Royal Caribbean and Amphenol defended their decision to not include it as a top risk but both promised to closely monitor the issue. China Eastern Airlines, on the other hand, responded by moving to amend its 2021 annual report to include a section on climate lawsuits.
“This is a product of companies in vulnerable industries and their lawyers reading the tea leaves,” said Emily Strauss, who teaches securities litigation and enforcement at Duke Law. “Everybody can see that the SEC is working in multiple ways on being aggressive on climate issues. So it’s an attempt to kind of get out in front of that, and to get out in front of some of the litigation that’s likely to follow on SEC activity.”

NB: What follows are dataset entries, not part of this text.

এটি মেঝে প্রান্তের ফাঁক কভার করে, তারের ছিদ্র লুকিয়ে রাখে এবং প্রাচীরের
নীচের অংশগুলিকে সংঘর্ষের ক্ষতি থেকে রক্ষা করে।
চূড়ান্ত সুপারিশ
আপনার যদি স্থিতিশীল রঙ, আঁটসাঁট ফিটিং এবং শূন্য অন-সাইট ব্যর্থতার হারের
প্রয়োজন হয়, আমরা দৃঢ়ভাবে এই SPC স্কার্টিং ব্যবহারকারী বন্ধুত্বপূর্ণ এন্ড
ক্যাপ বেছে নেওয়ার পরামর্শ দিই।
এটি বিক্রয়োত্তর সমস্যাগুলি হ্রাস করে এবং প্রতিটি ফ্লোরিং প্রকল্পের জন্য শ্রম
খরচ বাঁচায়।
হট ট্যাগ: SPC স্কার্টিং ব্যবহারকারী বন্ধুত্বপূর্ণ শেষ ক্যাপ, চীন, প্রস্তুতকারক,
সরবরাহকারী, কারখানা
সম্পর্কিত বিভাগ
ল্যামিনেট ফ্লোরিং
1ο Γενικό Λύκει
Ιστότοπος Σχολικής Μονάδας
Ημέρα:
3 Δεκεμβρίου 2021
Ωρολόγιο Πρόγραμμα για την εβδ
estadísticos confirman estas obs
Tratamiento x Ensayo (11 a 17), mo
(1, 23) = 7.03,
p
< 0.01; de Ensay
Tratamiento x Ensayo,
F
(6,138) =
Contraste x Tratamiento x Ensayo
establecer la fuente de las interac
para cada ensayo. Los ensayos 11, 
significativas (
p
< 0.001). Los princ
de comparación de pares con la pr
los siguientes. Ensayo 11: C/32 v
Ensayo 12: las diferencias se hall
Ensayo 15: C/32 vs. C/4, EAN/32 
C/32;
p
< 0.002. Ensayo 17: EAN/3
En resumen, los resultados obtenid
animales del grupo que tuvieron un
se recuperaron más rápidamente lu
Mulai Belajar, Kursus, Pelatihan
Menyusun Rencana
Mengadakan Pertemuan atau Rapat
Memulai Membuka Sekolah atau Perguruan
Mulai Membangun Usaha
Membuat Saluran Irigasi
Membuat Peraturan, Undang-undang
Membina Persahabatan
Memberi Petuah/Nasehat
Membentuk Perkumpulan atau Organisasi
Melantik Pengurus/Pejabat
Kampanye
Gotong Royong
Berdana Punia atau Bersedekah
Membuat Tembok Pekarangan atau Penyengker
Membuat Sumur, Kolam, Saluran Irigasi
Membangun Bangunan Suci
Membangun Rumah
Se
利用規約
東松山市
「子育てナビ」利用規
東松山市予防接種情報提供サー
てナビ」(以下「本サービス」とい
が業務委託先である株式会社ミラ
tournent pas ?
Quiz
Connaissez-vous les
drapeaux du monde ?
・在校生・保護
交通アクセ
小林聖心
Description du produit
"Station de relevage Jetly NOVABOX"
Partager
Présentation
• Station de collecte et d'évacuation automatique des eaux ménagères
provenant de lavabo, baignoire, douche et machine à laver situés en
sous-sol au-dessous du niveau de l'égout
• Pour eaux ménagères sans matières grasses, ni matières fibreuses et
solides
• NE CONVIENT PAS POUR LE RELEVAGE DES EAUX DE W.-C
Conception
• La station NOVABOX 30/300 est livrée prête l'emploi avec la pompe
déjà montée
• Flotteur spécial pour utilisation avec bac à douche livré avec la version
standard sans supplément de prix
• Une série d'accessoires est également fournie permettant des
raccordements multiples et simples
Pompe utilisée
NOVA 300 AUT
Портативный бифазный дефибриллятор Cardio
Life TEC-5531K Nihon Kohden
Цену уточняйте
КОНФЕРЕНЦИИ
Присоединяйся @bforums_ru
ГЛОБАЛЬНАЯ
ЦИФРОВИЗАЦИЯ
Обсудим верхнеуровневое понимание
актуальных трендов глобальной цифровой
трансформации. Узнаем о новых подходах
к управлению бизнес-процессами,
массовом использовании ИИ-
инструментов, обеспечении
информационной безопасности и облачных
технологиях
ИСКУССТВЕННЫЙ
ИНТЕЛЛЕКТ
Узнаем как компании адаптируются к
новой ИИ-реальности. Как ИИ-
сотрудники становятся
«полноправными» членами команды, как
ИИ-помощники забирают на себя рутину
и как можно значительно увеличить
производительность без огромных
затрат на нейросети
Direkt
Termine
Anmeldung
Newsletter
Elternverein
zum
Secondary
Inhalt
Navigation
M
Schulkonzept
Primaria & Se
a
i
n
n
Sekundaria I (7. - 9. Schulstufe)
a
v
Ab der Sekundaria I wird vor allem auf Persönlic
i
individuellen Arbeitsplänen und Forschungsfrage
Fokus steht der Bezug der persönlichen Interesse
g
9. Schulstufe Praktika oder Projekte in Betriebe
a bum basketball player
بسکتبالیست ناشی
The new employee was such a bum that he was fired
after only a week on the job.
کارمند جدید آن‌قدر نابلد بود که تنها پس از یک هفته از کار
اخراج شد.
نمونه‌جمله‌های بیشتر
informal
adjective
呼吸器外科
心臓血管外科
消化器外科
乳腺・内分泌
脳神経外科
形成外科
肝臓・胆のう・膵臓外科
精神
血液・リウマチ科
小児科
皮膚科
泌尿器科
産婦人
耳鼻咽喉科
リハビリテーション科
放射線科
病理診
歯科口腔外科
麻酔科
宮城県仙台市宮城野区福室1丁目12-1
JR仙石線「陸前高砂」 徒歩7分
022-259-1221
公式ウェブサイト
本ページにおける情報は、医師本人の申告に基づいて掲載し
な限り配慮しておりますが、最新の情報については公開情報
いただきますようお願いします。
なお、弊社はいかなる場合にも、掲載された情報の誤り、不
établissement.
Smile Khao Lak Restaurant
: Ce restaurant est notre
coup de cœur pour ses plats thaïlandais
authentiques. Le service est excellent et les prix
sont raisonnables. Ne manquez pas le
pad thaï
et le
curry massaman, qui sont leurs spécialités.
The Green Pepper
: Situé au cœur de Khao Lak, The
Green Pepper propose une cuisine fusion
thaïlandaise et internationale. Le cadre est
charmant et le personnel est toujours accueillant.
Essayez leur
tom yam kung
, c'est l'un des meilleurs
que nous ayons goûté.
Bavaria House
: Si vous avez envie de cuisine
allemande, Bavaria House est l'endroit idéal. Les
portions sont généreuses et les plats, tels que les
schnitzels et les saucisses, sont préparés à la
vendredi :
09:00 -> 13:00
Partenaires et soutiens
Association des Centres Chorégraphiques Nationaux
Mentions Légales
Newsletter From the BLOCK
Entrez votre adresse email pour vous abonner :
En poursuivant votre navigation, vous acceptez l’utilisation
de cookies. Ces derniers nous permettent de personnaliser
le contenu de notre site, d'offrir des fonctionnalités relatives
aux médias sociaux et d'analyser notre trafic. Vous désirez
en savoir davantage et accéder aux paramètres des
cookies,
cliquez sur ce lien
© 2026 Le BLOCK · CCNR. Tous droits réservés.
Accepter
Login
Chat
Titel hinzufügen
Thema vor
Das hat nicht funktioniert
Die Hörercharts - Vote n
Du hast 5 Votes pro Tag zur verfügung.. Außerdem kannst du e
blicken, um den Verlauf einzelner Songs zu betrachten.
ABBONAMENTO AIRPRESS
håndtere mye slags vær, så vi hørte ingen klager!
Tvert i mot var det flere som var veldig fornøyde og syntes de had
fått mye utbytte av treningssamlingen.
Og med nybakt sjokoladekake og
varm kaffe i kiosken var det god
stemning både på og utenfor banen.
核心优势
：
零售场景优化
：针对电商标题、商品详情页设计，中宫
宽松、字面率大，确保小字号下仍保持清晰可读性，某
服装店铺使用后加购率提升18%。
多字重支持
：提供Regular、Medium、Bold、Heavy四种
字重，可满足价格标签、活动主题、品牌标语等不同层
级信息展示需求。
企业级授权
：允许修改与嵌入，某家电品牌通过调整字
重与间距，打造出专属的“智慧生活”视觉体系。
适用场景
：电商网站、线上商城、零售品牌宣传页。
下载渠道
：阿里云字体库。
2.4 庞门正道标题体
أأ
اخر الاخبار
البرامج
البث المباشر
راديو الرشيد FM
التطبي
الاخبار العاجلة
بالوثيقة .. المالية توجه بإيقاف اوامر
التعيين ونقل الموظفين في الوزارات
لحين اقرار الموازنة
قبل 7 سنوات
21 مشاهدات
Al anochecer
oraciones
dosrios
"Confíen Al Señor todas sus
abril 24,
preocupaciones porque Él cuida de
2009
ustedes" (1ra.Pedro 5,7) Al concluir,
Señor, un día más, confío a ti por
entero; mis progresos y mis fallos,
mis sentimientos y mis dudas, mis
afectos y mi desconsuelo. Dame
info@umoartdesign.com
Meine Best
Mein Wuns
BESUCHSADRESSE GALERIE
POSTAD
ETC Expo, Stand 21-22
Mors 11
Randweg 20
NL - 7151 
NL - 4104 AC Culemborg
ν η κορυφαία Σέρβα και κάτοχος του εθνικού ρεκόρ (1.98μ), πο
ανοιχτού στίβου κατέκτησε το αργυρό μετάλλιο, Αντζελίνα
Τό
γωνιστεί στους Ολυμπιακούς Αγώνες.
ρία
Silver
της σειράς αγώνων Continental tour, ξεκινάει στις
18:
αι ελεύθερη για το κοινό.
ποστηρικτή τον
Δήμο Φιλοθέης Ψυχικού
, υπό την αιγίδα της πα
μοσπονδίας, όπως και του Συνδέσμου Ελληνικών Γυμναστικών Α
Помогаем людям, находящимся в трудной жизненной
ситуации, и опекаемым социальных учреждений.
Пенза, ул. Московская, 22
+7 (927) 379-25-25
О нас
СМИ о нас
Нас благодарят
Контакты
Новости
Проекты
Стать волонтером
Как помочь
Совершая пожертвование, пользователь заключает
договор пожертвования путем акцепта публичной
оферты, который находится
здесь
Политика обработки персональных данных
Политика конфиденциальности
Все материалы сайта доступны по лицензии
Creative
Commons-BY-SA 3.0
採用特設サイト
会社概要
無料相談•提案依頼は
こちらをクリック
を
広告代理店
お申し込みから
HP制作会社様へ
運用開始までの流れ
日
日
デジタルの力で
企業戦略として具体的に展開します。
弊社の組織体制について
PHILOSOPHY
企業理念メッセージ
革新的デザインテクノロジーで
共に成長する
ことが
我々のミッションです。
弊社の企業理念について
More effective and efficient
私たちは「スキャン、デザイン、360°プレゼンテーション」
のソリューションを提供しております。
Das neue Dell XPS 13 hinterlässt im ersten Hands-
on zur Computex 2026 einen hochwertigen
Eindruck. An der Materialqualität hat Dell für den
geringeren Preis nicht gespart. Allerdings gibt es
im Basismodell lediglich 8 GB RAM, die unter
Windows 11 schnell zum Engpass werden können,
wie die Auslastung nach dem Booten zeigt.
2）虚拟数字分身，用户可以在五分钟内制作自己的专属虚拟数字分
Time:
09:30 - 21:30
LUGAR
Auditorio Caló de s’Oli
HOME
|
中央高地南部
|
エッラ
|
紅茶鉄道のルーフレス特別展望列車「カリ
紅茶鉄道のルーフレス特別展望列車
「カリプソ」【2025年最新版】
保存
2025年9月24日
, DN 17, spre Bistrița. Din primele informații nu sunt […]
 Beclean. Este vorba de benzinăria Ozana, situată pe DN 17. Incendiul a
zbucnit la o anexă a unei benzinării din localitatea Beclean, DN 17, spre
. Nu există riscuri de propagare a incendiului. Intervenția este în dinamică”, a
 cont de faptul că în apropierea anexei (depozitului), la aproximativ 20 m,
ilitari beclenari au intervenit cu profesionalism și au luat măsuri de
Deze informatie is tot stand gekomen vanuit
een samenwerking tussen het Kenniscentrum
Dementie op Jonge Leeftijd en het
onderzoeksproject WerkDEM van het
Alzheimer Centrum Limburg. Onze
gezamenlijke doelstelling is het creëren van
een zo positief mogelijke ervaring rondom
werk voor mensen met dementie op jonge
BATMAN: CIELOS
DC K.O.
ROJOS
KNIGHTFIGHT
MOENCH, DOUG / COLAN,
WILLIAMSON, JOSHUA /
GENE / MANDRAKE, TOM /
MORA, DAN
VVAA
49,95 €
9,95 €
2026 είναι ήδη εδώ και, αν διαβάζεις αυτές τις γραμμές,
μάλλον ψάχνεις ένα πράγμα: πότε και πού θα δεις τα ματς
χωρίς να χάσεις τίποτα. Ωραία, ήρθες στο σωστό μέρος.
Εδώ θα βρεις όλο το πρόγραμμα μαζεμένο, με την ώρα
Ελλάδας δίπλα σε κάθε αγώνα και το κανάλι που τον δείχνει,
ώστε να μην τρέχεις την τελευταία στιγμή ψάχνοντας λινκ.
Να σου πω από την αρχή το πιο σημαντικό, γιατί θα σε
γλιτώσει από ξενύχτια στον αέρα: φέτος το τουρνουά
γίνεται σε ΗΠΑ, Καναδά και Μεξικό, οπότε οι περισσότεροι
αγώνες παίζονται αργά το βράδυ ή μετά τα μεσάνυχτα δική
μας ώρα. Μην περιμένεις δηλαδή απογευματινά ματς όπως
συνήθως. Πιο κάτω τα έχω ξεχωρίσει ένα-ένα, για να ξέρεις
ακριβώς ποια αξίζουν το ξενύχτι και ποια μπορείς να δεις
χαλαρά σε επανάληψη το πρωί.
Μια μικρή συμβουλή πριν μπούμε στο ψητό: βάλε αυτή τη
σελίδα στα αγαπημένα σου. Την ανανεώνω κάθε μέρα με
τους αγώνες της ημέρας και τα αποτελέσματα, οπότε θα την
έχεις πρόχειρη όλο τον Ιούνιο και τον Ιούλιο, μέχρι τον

The Biden administration isn’t the only government stepping up its scrutiny of companies that are damaging the climate. In Brazil, for example, President Luiz Inácio Lula da Silva ran on a pledge to end deforestation in the Amazon by 2030 (Greenwire, Dec. 23, 2022). Since taking office, he has doubled the budget of the Brazilian environmental agency’s enforcement program and set up a task force to investigate fraud in the timber trade, according to Reuters.
Those efforts abroad could be pushing foreign companies that operate in the U.S. to tell American regulators about the threats they face from litigation related to rising temperatures.
“Some of this disclosure may be motivated by their domestic regulators or where else they are operating,” said Jennifer Schulp, the director of financial regulation studies at the Cato Institute, a conservative think tank. “So it’s kind of difficult to draw blanket conclusions about what’s happening.”
It’s also unclear the extent to which the new disclosures signify greater climate litigation risk for the individual companies.
Part of preparing annual reports is to “pull all of the disclosures of your competitors and look at them and sometimes even copy and paste language,” said Emory’s Georgiev, who previously worked as a corporate lawyer. He has seen similar risks emerge and then proliferate in securities filings, such as when Russia invaded Ukraine and the United Kingdom voted to leave the European Union.
“You don’t want to be the one not disclosing this risk because, if everybody else is disclosing it, maybe there is something to this,” Georgiev said.
Right now, he added, climate litigation is “part of the zeitgeist.”
Correction: Due to an editing error, an earlier version of this story incorrectly reported that no climate cases against fossil fuel companies have gone to trial.